Goal of the exercise:
Read the data that follows. Then repeat it exactly.

Materials provided:
--- START ---
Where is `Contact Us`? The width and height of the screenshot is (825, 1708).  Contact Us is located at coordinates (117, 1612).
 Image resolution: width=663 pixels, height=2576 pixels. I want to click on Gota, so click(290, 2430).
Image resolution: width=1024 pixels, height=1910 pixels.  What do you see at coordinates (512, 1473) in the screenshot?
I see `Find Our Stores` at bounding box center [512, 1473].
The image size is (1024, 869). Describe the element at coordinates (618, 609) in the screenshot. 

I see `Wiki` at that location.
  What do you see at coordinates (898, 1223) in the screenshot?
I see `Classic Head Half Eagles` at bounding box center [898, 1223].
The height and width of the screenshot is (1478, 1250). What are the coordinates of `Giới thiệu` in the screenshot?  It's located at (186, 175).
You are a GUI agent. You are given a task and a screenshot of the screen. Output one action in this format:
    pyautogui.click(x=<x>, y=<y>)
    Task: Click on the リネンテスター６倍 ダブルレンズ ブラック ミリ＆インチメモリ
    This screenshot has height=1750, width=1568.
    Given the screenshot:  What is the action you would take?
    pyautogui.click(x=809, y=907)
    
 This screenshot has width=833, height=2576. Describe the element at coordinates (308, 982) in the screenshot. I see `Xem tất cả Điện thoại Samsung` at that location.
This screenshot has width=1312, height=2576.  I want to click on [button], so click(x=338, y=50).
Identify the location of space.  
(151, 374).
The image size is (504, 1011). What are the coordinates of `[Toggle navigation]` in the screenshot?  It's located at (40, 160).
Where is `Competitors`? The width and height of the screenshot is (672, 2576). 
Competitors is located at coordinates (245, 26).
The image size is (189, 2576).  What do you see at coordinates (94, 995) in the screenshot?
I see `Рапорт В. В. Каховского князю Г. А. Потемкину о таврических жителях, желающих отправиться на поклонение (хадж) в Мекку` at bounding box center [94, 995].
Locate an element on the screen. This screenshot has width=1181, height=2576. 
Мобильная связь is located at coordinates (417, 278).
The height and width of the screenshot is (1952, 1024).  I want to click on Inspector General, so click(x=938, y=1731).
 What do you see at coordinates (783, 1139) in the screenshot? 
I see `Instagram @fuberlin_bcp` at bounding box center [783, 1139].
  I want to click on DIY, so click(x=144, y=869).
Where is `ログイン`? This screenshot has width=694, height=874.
--- END ---
Output for this exercise:
Where is `Contact Us`? The width and height of the screenshot is (825, 1708).  Contact Us is located at coordinates (117, 1612).
 Image resolution: width=663 pixels, height=2576 pixels. I want to click on Gota, so click(290, 2430).
Image resolution: width=1024 pixels, height=1910 pixels.  What do you see at coordinates (512, 1473) in the screenshot?
I see `Find Our Stores` at bounding box center [512, 1473].
The image size is (1024, 869). Describe the element at coordinates (618, 609) in the screenshot. 

I see `Wiki` at that location.
  What do you see at coordinates (898, 1223) in the screenshot?
I see `Classic Head Half Eagles` at bounding box center [898, 1223].
The height and width of the screenshot is (1478, 1250). What are the coordinates of `Giới thiệu` in the screenshot?  It's located at (186, 175).
You are a GUI agent. You are given a task and a screenshot of the screen. Output one action in this format:
    pyautogui.click(x=<x>, y=<y>)
    Task: Click on the リネンテスター６倍 ダブルレンズ ブラック ミリ＆インチメモリ
    This screenshot has height=1750, width=1568.
    Given the screenshot:  What is the action you would take?
    pyautogui.click(x=809, y=907)
    
 This screenshot has width=833, height=2576. Describe the element at coordinates (308, 982) in the screenshot. I see `Xem tất cả Điện thoại Samsung` at that location.
This screenshot has width=1312, height=2576.  I want to click on [button], so click(x=338, y=50).
Identify the location of space.  
(151, 374).
The image size is (504, 1011). What are the coordinates of `[Toggle navigation]` in the screenshot?  It's located at (40, 160).
Where is `Competitors`? The width and height of the screenshot is (672, 2576). 
Competitors is located at coordinates (245, 26).
The image size is (189, 2576).  What do you see at coordinates (94, 995) in the screenshot?
I see `Рапорт В. В. Каховского князю Г. А. Потемкину о таврических жителях, желающих отправиться на поклонение (хадж) в Мекку` at bounding box center [94, 995].
Locate an element on the screen. This screenshot has width=1181, height=2576. 
Мобильная связь is located at coordinates (417, 278).
The height and width of the screenshot is (1952, 1024).  I want to click on Inspector General, so click(x=938, y=1731).
 What do you see at coordinates (783, 1139) in the screenshot? 
I see `Instagram @fuberlin_bcp` at bounding box center [783, 1139].
  I want to click on DIY, so click(x=144, y=869).
Where is `ログイン`? This screenshot has width=694, height=874.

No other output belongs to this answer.